Difficile non leggere un intento moraleggiante (specie in periodo di mutui impazziti e bolle finanziarie), nonostante l’attenzione sia tutta rivolta all’elemento formale e narrativo. L’interpretazione del testo sacro -già stravolto nell’opera miltoniana- è associata a una pittura “da strada”, che dà vita a scenari apocalittici alternati a paesaggi estremamente sereni. Nell’esplosione di colori è possibile cogliere forme ben delineate -una sfera, uno specchio d’acqua- che fungono da appigli sicuri nel manifestarsi impetuoso delle forze naturali. La caduta di Lucifero e la cacciata dall’Eden non sono però gli unici riferimenti religiosi: nella seconda sala, piccoli quadrati colorati tratteggiano le linee del volto di Cristo, riconoscibile solo da lontano. Lo stesso vale per le mani taumaturghe che compaiono in un altro dipinto, delineate dalle immancabili colonnine finanziarie ma attraversate da ombre suggestive.

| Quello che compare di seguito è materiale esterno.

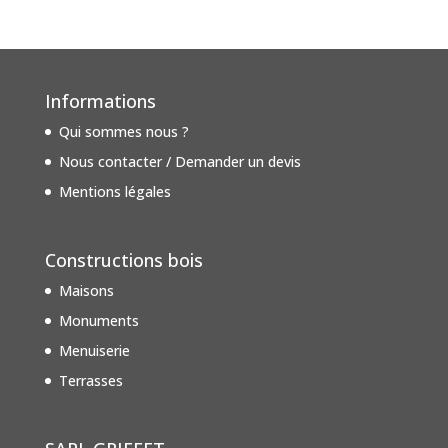
Informations
Qui sommes nous ?
Nous contacter / Demander un devis
Mentions légales
Constructions bois
Maisons
Monuments
Menuiserie
Terrasses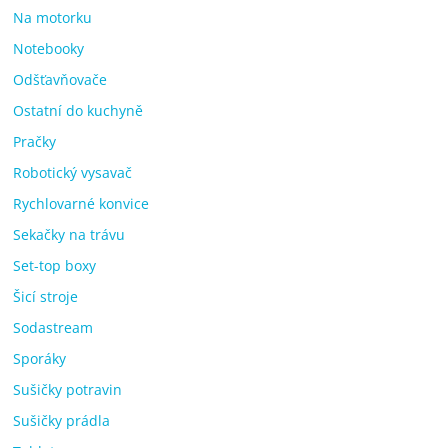
Na motorku
Notebooky
Odšťavňovače
Ostatní do kuchyně
Pračky
Robotický vysavač
Rychlovarné konvice
Sekačky na trávu
Set-top boxy
Šicí stroje
Sodastream
Sporáky
Sušičky potravin
Sušičky prádla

Dalla divinità personificata a quella panteistica, l’ultima sala vede la dominazione degli elementi naturali, con il Sole a fare da protagonista. Sul fondale nero pece si aprono nitidi squarci. L’elemento coloristico, sapientemente giostrato, dona alle opere un dinamismo interno, fatto di pulsazioni e contrazioni. La narrazione sembra tornare ancor più indietro nel tempo e la vita sembra prendere forma grazie agli agenti atmosferici, non per mano di un dio creatore. Le due facce dell’intervento divino s’incontrano e si scontrano, assumendo sfumature differenti. Su tutto aleggia il senso d’impotenza in cui è relegata la presenza umana. Piccola, in ombra, spesso inesistente. Destinata a ridurre in numeri l’occasione offertale dal libero arbitrio.